● Dataset records:
BEGIN

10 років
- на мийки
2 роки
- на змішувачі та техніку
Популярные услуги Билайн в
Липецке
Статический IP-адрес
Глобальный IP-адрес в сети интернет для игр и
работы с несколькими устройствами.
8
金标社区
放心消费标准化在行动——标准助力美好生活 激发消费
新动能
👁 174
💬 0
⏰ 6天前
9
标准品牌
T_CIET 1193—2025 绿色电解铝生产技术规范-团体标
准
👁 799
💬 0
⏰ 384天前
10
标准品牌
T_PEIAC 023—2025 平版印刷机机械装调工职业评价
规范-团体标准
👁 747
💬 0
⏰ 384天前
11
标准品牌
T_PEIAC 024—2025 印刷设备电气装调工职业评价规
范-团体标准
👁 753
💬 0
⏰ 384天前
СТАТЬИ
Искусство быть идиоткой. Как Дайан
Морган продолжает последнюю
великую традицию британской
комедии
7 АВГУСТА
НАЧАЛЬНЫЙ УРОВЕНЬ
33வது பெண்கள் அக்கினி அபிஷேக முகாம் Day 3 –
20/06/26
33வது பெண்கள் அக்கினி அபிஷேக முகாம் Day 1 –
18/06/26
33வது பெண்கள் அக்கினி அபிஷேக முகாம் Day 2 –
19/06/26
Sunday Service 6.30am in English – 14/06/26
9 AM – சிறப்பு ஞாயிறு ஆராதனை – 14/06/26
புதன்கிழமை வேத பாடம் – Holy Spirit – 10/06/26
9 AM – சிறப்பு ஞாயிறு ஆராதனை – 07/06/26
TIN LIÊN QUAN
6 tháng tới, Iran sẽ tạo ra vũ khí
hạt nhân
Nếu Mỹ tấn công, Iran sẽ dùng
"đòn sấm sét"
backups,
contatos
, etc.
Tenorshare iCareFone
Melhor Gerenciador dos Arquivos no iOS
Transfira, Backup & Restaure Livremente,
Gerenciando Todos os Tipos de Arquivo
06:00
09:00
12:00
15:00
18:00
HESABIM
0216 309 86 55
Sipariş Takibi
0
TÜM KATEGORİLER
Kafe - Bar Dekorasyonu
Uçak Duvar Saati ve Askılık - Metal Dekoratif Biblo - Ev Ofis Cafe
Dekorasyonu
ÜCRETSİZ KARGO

END

● EXERCISE GOAL: Copy out every line from the data above in which the word "адрес" occurs.

● SOLVED EXERCISE:
Статический IP-адрес
Глобальный IP-адрес в сети интернет для игр и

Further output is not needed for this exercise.